No Brasil também se afirma que “a noção de culpa é normativa” e que, “não havendo normas legais ou regulamentares específicas, o conteúdo do dever objetivo de cuidado só pode ser determinado por intermédio de um princípio metodológico – comparação do fato concreto com o comportamento que teria adotado, no lugar do agente, um homem comum, capaz e prudente”.[13] Ora, a adoção desse conceito normativo da culpa exclui a pretensa incompatibilidade entre essa noção e o mencionado critério objetivo-finalístico do abuso de direito. Aliás, o próprio Josserand, ferrenho defensor do critério funcional ou finalístico[14], jamais negou que o abuso fosse uma aplicação concreta da ideia de culpa no exercício de certos direitos[15].

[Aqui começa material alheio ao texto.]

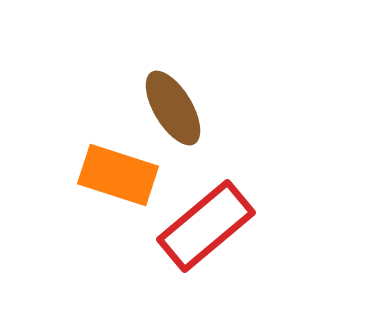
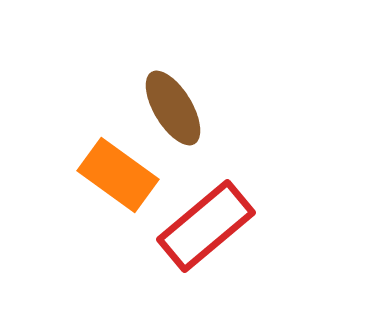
orange rectangle: rotated 18 degrees clockwise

É claro que a adoção de um conceito objetivo de culpa dificulta a distinção deste elemento em relação à ilicitude ou à antijuridicidade. Talvez essa oposição sequer seja necessária para o Direito Civil, mas é uma questão irrelevante para a conclusão deste breve artigo: o Enunciado 37 da 1a Jornada de Direito Civil deve ser repensado.[16] Em sua atual redação, o verbete prejudica a compreensão das questões práticas enfrentadas pelos tribunais. Além disso, ele é desnecessário nos casos em que é invocado, seja porque já existe um fundamento jurídico para uma responsabilidade objetiva, como ocorre, por exemplo, nos casos envolvendo planos de saúde, citados acima, nos quais se aplicam as regras do CDC, seja porque a culpa ou o dolo são patentes, como, por exemplo, no caso do corte unilateral de fornecimento de água e no da impugnação da candidatura com provas forjadas, decididos pelo TJ-RS.

* Esta coluna é produzida pelos membros e convidados da Rede de Pesquisa de Direito Civil Contemporâneo (USP, Humboldt-Berlim, Coimbra, Lisboa, Porto, Girona, UFMG, UFPR, UFRGS, UFPE, UFF, UFC, UFBA e UFMT).

[1] FARIAS, Cristiano Chaves de; ROSENVALD, Nelson. Curso de direito civil: parte geral e LINDB, 13 ed. São Paulo: Atlas, 2015. vol. 1, p. 587.

[2] TJSP, 7a Câm. de Direito Privado, Apelação 1025050-49.2016.8.26.0002, Rel. Des. Rômolo Russo, j. em 10/05/2017, v.u.; Apelação nº 1000669-23.2014.8.26.0462, Rel. Des. Rômolo Russo, j. em 04/05/2017, v.u.; dentre outros.

[3] TJSP, 13a Câm. de Direito Privado, Apelação 0001932-06.2010.8.26.0444, Rel. Des. Ana de Lourdes Coutinho Silva da Fonseca, j. em 09/03/2014, v.u.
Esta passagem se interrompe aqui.